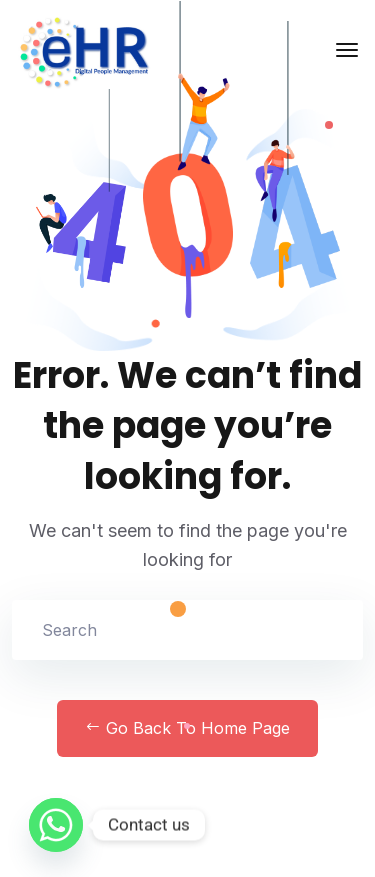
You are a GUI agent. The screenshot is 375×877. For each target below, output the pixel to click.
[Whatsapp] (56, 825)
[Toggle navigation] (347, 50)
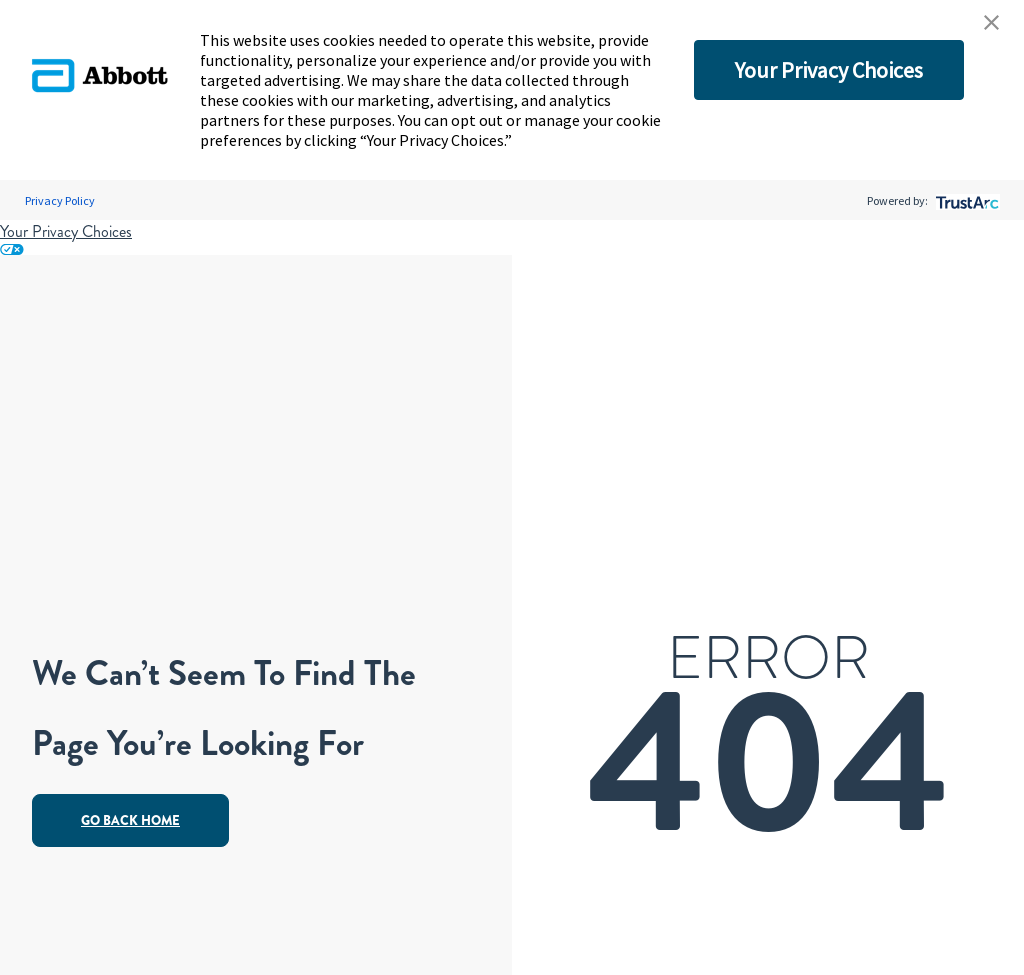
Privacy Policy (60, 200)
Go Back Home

**The task**. Would you print all of the entries exactly, omitting any image?

**Output for this exercise**.
You are a GUI agent. The screenshot is 375×877. For each target below, output the pixel to click.
[Whatsapp] (56, 825)
[Toggle navigation] (347, 50)
Privacy Policy (60, 200)
Go Back Home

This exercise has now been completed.